YOUR ASSIGNMENT: Collect all lines containing the word "může" from the data.

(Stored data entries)
Start of Block

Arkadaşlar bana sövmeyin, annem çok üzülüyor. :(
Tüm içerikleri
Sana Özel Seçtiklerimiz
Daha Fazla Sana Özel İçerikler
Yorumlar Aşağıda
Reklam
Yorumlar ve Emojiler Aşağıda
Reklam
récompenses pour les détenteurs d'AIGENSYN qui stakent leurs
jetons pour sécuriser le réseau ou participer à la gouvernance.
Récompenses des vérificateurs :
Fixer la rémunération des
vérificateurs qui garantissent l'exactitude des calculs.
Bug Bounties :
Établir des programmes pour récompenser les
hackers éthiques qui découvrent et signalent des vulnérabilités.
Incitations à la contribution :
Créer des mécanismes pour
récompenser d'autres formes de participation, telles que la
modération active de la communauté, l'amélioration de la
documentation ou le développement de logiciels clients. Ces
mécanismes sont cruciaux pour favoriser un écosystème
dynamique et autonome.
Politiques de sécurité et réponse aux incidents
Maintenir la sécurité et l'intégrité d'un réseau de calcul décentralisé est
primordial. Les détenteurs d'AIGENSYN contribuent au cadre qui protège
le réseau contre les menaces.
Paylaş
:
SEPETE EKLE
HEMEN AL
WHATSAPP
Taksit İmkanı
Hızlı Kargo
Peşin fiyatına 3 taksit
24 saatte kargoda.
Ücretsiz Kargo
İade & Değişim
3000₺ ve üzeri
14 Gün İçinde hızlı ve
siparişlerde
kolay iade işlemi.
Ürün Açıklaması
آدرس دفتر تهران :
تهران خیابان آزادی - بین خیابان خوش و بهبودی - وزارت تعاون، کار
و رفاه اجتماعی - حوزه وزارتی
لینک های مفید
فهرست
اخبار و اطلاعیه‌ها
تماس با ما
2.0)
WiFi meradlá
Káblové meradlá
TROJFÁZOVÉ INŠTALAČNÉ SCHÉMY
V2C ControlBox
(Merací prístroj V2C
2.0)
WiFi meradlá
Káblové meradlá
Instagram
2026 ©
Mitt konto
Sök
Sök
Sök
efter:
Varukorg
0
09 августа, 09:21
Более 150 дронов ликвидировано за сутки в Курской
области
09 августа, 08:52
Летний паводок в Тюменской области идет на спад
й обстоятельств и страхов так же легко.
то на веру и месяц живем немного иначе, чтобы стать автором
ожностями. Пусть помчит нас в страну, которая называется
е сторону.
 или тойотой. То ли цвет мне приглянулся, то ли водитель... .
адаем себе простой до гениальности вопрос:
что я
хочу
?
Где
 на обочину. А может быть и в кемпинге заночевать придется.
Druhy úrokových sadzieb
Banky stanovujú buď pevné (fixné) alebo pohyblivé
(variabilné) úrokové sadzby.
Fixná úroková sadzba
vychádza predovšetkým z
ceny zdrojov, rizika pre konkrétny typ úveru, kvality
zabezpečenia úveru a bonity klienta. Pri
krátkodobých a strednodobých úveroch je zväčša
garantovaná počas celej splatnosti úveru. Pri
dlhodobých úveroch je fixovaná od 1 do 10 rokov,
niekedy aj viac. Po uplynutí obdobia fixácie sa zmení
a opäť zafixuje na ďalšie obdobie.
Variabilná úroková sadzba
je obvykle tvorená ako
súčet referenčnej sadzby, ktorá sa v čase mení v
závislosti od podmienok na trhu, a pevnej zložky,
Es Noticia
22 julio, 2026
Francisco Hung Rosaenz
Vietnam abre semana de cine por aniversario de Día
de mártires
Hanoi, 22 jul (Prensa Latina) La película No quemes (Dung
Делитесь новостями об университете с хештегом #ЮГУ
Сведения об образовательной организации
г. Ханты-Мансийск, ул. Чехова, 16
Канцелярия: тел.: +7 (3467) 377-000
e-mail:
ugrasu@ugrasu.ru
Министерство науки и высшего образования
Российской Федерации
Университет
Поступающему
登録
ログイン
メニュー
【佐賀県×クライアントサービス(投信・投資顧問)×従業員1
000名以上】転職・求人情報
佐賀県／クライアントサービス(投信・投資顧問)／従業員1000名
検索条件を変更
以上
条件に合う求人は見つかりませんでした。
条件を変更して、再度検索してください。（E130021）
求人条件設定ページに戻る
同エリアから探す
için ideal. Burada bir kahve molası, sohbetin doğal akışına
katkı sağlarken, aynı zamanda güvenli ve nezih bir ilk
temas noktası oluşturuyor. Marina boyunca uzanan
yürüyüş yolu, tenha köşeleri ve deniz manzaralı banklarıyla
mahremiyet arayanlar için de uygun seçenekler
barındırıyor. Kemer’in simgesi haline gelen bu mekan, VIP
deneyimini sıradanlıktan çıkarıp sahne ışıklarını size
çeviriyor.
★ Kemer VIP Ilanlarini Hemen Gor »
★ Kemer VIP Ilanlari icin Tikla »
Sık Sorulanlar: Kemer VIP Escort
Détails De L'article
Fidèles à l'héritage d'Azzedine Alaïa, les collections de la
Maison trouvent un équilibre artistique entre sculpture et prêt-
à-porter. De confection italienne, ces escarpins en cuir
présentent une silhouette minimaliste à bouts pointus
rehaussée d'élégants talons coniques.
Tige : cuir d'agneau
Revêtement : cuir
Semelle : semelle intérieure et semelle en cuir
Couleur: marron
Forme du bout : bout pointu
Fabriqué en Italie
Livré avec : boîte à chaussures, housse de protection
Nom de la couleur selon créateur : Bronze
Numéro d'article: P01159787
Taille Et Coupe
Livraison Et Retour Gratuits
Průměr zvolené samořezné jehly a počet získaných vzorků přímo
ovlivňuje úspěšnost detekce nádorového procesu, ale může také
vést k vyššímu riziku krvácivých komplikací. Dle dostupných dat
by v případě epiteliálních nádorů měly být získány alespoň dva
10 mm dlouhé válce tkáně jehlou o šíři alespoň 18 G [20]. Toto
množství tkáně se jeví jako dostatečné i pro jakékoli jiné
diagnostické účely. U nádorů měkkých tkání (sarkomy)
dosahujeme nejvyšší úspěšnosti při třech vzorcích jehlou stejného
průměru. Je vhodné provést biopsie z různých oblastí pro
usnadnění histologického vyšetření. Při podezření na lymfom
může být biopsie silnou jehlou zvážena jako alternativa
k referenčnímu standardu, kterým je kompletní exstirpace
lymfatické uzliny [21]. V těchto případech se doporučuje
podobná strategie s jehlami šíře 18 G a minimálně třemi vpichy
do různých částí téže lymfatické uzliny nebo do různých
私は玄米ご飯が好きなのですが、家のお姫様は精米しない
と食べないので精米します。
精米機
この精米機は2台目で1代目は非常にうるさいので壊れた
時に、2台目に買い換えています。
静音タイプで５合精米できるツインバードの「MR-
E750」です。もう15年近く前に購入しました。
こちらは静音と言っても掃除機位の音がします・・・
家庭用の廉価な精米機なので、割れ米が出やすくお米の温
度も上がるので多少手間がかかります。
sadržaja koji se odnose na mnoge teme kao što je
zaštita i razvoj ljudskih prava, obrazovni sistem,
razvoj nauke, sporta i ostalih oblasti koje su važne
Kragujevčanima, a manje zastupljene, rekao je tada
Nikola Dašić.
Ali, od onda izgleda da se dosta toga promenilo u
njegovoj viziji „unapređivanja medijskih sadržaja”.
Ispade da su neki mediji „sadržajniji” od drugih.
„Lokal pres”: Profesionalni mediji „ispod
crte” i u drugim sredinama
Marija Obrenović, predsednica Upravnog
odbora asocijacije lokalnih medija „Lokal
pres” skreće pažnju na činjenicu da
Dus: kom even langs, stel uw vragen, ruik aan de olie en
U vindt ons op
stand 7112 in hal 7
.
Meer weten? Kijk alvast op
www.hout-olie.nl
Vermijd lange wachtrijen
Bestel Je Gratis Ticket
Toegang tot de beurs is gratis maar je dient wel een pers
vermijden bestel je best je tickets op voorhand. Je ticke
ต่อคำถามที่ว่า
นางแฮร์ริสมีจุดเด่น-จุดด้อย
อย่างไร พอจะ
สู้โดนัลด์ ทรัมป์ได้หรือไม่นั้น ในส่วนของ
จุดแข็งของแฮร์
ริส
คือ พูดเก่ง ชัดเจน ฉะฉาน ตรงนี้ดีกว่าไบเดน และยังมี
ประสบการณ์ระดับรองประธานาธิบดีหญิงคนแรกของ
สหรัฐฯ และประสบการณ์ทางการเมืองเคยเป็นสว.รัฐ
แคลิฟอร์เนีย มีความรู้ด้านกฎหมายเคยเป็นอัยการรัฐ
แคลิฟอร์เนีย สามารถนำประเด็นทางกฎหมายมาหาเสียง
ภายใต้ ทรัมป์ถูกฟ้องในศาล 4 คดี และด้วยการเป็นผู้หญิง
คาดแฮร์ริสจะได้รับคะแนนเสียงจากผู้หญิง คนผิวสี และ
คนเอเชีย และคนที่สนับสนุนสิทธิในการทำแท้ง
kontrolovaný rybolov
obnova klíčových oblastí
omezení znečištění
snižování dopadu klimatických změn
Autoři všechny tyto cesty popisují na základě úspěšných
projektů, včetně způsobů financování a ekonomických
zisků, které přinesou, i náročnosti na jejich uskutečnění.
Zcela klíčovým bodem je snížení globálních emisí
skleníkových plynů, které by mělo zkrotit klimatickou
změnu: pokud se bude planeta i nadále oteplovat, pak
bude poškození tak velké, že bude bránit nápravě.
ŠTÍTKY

End of Block

RESPONSE TO THE TASK:
ovlivňuje úspěšnost detekce nádorového procesu, ale může také
může být biopsie silnou jehlou zvážena jako alternativa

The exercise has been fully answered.